It is the conclusion of a study based on 4,000 computer simulations to study how the loss of the ice sheet affects buried volcanoes in Antarctica, led by Allie Coonin of Brown University. The findings are published in the journal Geochemistry, Geophysics, Geosystems.
A slow climate feedback cycle may be brewing beneath the vast Antarctic ice sheet. The continent, divided from east to west by the Transantarctic Mountains, includes volcanic giants such as Mount Erebus and its iconic lava lake. But at least 100 less conspicuous volcanoes dot Antarctica, many of them clustered along its western coast. Some of those volcanoes peak above the surface, but others lie several kilometers below the Antarctic ice sheet.
Climate change is causing the ice sheet to melt, raising global sea levels. The melting is also taking weight off the rocks below, with more local consequences. Ice sheet melting has been shown to increase volcanic activity in subglacial volcanoes in other parts of the world.
More and larger subglacial eruptions
In the case of Antarctica, gradual melting could increase the number and size of subglacial eruptions. The reason is that this unloading of the ice sheets reduces the pressure on the magma chambers below the surface, causing the compressed magma to expand. This expansion increases pressure on the walls of the magma chamber and can cause eruptions.

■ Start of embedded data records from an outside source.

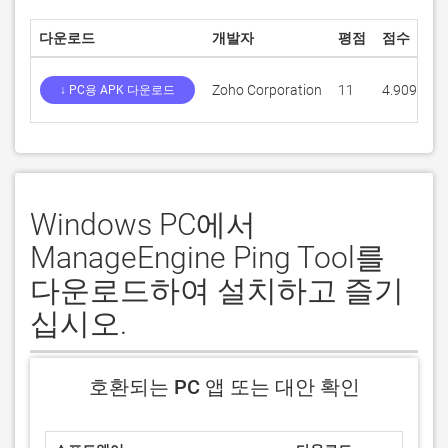
다운로드
개발자
평점
점수
Zoho Corporation
11
4.90909
↓ PC용 APK 다운로드
Windows PC에서
ManageEngine Ping Tool를
다운로드하여 설치하고 즐기
십시오.
호환되는 PC 앱 또는 대안 확인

Some magma chambers also contain large amounts of volatile gases, which normally dissolve in the magma. As the magma cools and when the overburden pressure is reduced, those gases come out of solution like carbonation from a freshly opened soda bottle, increasing the pressure in the magma chamber. This pressure means that melting ice can accelerate the onset of a subglacial volcano eruption, reports the American Geophysical Union (AGU) journal Eos.
Consequences for the ice sheet
Eruptions from subglacial volcanoes may not be visible on the surface, but they can have consequences for the ice sheet. The heat from these eruptions can increase ice melting deep below the surface and weaken the overlying ice sheet, potentially leading to a feedback loop of reduced pressure from the surface and more volcanic eruptions.
Coonin and his team emphasize that this process is slow and takes place over hundreds of years. But that means the theoretical feedbacks could continue even if the world reduces anthropogenic warming. The Antarctic ice sheet was much thicker during the last ice age, and the same process of discharge and expansion of magma and gas may have contributed to past eruptions.